(How to complete this task) With all images left out, restate the records below exactly as written.

(Task data)

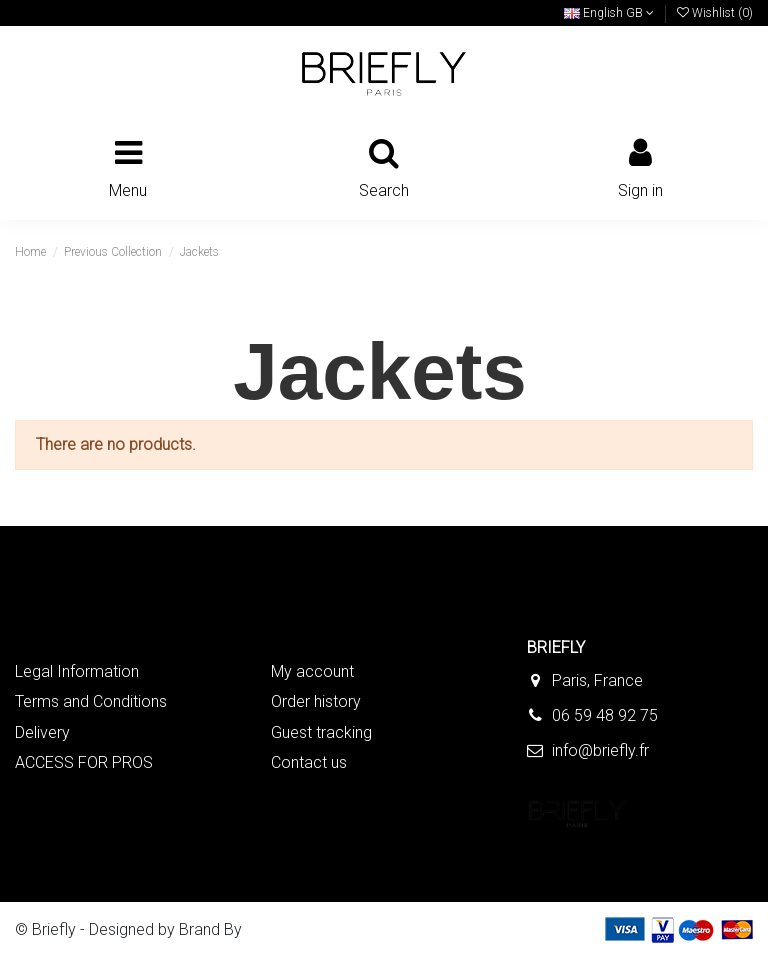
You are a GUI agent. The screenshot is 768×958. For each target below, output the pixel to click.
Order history (316, 701)
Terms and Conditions (91, 701)
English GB (609, 13)
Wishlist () (715, 13)
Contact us (309, 762)
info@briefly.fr (600, 750)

(Your solution)
You are a GUI agent. The screenshot is 768×958. For each target below, output the pixel to click.
Order history (316, 701)
Terms and Conditions (91, 701)
English GB (609, 13)
Wishlist () (715, 13)
Contact us (309, 762)
info@briefly.fr (600, 750)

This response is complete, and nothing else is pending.